→ **Problem requirements**: For this exercise, retype the lines from the one that holds "ell. I went" through the one that holds "Specify the networking" in the records below, both included, exactly and without pictures.

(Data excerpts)
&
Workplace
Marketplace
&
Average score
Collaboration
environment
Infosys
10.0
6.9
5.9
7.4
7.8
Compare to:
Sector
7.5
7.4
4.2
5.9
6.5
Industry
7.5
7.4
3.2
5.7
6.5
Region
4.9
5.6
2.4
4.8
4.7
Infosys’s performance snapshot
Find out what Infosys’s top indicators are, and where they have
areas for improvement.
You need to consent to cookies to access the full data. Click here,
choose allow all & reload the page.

==

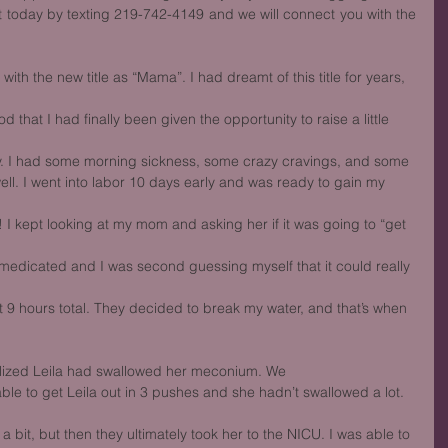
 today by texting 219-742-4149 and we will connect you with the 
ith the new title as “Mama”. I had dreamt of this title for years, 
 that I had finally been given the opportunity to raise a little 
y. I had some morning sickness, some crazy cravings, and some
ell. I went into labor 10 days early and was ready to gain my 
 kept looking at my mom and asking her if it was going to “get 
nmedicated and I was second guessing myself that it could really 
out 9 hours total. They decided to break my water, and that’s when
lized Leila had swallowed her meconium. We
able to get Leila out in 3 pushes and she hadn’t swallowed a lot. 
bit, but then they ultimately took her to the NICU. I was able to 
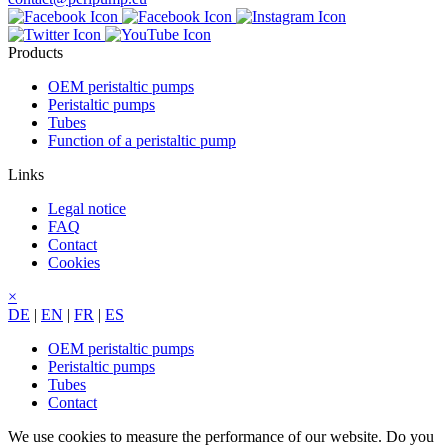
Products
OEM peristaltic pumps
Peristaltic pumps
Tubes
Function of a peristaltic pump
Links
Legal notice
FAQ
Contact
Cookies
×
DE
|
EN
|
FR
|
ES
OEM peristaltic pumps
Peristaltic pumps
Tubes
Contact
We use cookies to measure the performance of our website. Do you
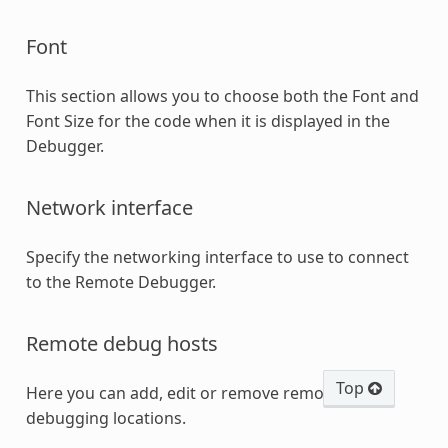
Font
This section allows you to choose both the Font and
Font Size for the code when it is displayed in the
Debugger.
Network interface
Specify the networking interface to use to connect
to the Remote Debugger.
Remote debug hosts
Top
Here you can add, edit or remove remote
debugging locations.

---

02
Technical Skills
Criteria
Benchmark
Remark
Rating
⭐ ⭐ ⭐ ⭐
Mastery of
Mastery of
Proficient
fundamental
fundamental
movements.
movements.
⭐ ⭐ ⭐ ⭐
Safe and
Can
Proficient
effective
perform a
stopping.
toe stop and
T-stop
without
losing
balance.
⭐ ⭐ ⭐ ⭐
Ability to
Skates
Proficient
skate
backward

→ **Completed task**:
ell. I went into labor 10 days early and was ready to gain my 
 kept looking at my mom and asking her if it was going to “get 
nmedicated and I was second guessing myself that it could really 
out 9 hours total. They decided to break my water, and that’s when
lized Leila had swallowed her meconium. We
able to get Leila out in 3 pushes and she hadn’t swallowed a lot. 
bit, but then they ultimately took her to the NICU. I was able to 
Products
OEM peristaltic pumps
Peristaltic pumps
Tubes
Function of a peristaltic pump
Links
Legal notice
FAQ
Contact
Cookies
×
DE
|
EN
|
FR
|
ES
OEM peristaltic pumps
Peristaltic pumps
Tubes
Contact
We use cookies to measure the performance of our website. Do you
Font
This section allows you to choose both the Font and
Font Size for the code when it is displayed in the
Debugger.
Network interface
Specify the networking interface to use to connect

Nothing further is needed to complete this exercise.